# What You'll Need:
→ Chicken
01 - 4 boneless, skinless chicken thighs
02 - 2 tablespoons olive oil
03 - 2 cloves garlic, minced
04 - 1 teaspoon dried oregano
05 - 1 teaspoon smoked paprika
06 - 1 teaspoon salt
07 - 1/2 teaspoon black pepper
08 - Zest of 1 lemon
09 - Juice of 1/2 lemon
→ Vegetables
10 - 2 medium zucchinis, sliced into 1/2-inch rounds
11 - 1 large red onion, cut into wedges
12 - 1 pint cherry tomatoes, halved
13 - 2 tablespoons olive oil
14 - 1/2 teaspoon salt
15 - 1/4 teaspoon black pepper
→ Lemon-Herb Potatoes
16 - 1 1/2 pounds baby potatoes, halved
17 - 2 tablespoons olive oil
18 - 1 tablespoon fresh rosemary, chopped
19 - 1 tablespoon fresh parsley, chopped
20 - 1 teaspoon dried thyme
21 - Zest and juice of 1 lemon
22 - 1/2 teaspoon salt
23 - 1/4 teaspoon black pepper
→ Garnish
24 - Fresh parsley, chopped
25 - Lemon wedges
# Steps to Follow:
01 - Preheat oven to 425°F. Line a large sheet pan with parchment paper or lightly grease it.

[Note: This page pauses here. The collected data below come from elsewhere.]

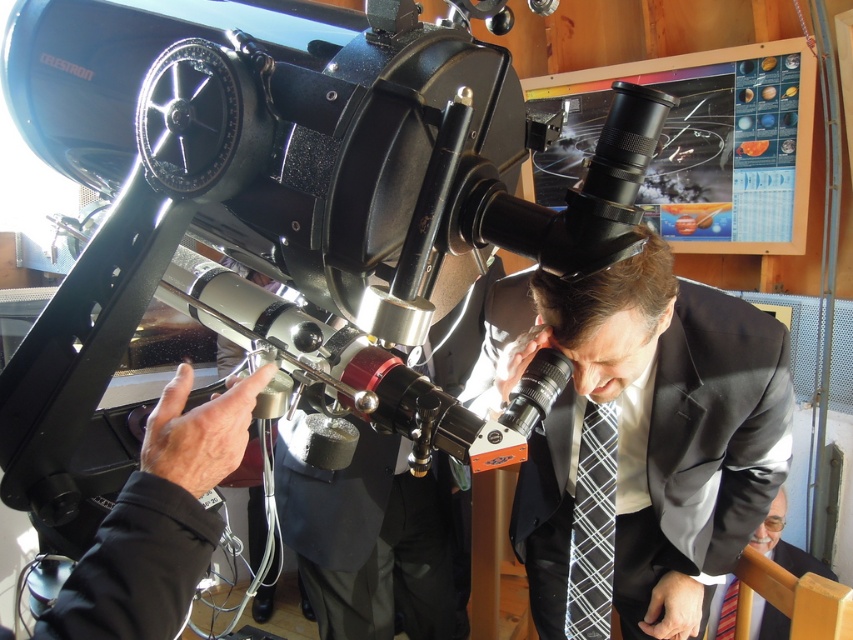 Question: Which point is farther from the camera taking this photo?

Choices:
 (A) (596, 516)
 (B) (732, 627)

Answer: (B)

Question: Among these points, which one is nearest to the camera?

Choices:
 (A) (527, 465)
 (B) (734, 608)

Answer: (A)

Question: Considering the relative positions of dark gray suit at center and black checkered tie at lower right in the image provided, where is dark gray suit at center located with respect to black checkered tie at lower right?

Choices:
 (A) left
 (B) right

Answer: (B)

Question: Does black checkered tie at lower right appear under striped fabric tie at lower right?

Choices:
 (A) no
 (B) yes

Answer: (A)

Question: Considering the real-world distances, which object is closest to the white shirt at center?

Choices:
 (A) black silk business suit at center
 (B) dark gray suit at center
 (C) black checkered tie at lower right

Answer: (B)

Question: Can you confirm if dark gray suit at center is positioned below black checkered tie at lower right?

Choices:
 (A) yes
 (B) no

Answer: (B) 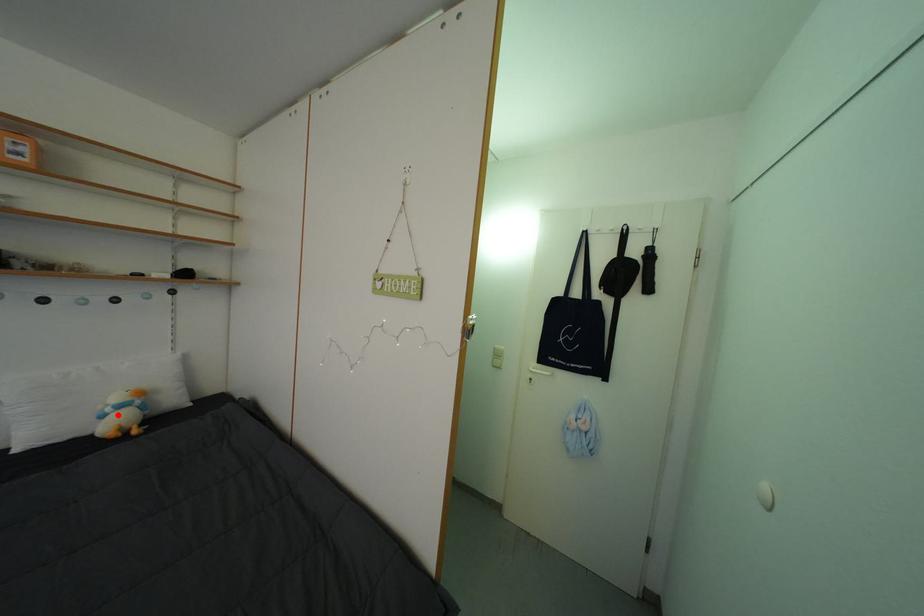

02 - In a large bowl, combine chicken thighs with olive oil, garlic, oregano, paprika, salt, black pepper, lemon zest, and lemon juice. Toss to coat and set aside while preparing vegetables.
03 - In a separate bowl, toss potatoes with olive oil, rosemary, parsley, thyme, lemon zest, lemon juice, salt, and black pepper until evenly coated.

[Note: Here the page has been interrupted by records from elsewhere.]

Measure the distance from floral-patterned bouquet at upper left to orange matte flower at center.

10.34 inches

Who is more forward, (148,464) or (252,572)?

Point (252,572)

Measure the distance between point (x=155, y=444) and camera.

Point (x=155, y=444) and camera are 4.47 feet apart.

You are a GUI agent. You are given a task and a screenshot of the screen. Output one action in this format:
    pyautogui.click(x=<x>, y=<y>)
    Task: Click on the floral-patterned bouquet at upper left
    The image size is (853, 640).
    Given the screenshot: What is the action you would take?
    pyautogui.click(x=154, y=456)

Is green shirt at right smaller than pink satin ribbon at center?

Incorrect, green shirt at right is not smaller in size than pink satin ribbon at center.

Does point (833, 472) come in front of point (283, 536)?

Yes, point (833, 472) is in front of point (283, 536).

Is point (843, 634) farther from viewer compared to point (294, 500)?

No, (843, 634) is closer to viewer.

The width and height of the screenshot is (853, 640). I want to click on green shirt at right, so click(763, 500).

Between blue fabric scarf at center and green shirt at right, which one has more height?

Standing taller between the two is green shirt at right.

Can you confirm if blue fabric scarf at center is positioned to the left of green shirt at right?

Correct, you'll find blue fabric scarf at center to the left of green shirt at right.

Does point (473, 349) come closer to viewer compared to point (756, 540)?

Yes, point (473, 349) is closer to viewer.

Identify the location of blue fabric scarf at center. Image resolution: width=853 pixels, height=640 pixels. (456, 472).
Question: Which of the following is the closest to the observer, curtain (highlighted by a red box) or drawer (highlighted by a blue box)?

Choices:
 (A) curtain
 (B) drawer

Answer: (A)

04 - Spread seasoned potatoes evenly on one side of the sheet pan. Roast for 15 minutes.
05 - In a separate bowl, toss zucchini, red onion, and cherry tomatoes with olive oil, salt, and black pepper.

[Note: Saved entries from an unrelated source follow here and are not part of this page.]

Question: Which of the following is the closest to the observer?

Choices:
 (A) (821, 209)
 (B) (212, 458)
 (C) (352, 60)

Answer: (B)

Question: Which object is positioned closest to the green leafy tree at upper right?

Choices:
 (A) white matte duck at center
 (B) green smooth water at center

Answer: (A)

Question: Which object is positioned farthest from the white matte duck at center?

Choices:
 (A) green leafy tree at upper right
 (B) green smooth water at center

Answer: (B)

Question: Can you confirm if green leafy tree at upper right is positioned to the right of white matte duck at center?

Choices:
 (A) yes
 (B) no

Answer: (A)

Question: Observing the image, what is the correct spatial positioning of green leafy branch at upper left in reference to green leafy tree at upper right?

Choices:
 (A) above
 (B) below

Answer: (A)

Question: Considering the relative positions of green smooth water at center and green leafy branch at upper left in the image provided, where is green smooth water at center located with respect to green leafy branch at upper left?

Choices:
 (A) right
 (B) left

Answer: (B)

06 - Remove sheet pan from oven after 15 minutes. Add marinated chicken thighs and prepared vegetables to the pan, arranging everything in a single layer.
07 - Return the pan to the oven and roast for 20-25 minutes, or until chicken reaches an internal temperature of 165°F and potatoes are golden and tender.
08 - Broil for 2-3 minutes for enhanced color and caramelization, if desired.
09 - Garnish with fresh parsley and serve with lemon wedges.